The economic rescue package:
- Provides direct payments of $1,200 to Americans making $75,000 or less, with a sliding scale for those making more, with an additional $500 per child.
- Expands unemployment benefits.
- Provides a $367 billion program for small businesses to keep making payroll while workers are forced to stay home.
- Sets up a $500 billion fund for industries, cities and states. The package also establishes an inspector general and oversight board for money going to corporations.
- Includes a boost to unemployment insurance, $150 billion for state and local stimulus funds and $130 billion for hospitals.
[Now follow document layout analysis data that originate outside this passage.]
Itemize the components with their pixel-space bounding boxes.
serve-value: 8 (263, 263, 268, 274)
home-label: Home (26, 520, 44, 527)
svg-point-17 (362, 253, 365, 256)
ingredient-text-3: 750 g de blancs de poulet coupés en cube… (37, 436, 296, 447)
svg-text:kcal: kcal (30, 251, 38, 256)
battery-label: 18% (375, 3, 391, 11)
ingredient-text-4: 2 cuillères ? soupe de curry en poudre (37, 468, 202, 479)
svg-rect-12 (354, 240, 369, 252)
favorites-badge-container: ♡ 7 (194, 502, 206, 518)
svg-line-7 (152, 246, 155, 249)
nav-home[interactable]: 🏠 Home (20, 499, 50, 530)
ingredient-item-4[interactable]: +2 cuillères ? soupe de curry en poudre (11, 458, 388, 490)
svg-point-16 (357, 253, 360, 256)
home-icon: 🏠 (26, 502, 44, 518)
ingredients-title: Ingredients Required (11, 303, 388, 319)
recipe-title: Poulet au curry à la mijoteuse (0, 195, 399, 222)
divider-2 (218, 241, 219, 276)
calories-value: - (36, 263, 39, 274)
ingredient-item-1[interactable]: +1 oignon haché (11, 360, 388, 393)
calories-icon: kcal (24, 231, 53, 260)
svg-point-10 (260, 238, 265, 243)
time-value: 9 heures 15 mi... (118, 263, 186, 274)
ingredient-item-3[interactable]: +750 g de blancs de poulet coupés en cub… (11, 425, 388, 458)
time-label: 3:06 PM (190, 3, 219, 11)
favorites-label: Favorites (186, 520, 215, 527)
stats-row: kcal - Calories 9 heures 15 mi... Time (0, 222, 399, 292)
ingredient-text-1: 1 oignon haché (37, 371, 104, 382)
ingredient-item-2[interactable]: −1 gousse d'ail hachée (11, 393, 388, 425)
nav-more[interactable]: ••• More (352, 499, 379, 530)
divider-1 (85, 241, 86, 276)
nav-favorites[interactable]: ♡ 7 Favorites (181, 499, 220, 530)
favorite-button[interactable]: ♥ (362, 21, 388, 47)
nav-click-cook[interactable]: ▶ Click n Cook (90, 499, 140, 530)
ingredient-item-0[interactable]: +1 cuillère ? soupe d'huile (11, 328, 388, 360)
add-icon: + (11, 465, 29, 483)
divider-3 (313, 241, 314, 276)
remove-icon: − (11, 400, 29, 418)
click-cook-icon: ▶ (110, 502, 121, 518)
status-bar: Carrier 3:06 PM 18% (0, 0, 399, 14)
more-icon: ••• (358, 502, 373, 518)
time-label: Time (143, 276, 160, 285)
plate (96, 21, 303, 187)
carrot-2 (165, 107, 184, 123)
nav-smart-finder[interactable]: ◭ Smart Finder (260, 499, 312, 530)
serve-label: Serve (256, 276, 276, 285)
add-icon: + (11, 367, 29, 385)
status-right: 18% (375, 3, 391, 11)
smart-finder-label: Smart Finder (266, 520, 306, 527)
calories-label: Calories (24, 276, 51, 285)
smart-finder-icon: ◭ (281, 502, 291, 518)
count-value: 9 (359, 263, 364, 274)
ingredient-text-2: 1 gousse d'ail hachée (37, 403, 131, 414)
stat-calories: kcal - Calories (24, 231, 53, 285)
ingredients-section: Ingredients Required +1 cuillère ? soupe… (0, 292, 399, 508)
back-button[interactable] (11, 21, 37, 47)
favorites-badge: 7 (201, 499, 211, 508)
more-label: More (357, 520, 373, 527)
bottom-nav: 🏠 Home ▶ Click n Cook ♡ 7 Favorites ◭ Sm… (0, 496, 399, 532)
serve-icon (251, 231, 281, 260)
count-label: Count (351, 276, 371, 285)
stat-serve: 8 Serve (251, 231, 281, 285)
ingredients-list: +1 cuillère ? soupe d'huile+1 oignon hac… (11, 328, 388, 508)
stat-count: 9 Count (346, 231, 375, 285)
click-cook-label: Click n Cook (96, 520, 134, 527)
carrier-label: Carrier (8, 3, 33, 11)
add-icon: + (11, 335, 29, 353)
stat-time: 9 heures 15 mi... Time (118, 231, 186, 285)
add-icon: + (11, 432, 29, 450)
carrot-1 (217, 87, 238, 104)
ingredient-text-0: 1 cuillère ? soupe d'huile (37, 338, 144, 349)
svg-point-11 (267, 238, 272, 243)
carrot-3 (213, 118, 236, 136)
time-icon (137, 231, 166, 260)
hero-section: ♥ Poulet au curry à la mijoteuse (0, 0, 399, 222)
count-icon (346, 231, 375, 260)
- Helps replace salaries of furloughed workers for four months. According to the AP, furloughed workers would get the amount a state generally provides, plus a $600 addition. For the first time, gig workers such as Uber drivers would be covered.
Representatives were forced back to Washington from the House recess because Kentucky Republican Rep. Tom Massie was expected to try to delay the vote. Massie did, indeed, ask for a recorded vote, but that motion died without support, and the voice vote stood.
Rankin, the PNC economist, said in his opinion the recovery portion “doesn’t seem extensive enough.”
“It will be essential to support those workers who’ve lost jobs even temporarily,” Rankin said. “To get them back to work, what’s going to be required is a more broad-based stimulus. If you’ve lost your job, the stimulus check helps do that, but it doesn’t include discretionary income once people can go back out into the economy.”
He may be right about a more broad-based package being needed. House Speaker Nancy Pelosi acknowledged that during in pre-vote speech.
“We do know that we must do more,” Pelosi said. “We know this cannot be our last bill. It’s a down payment.”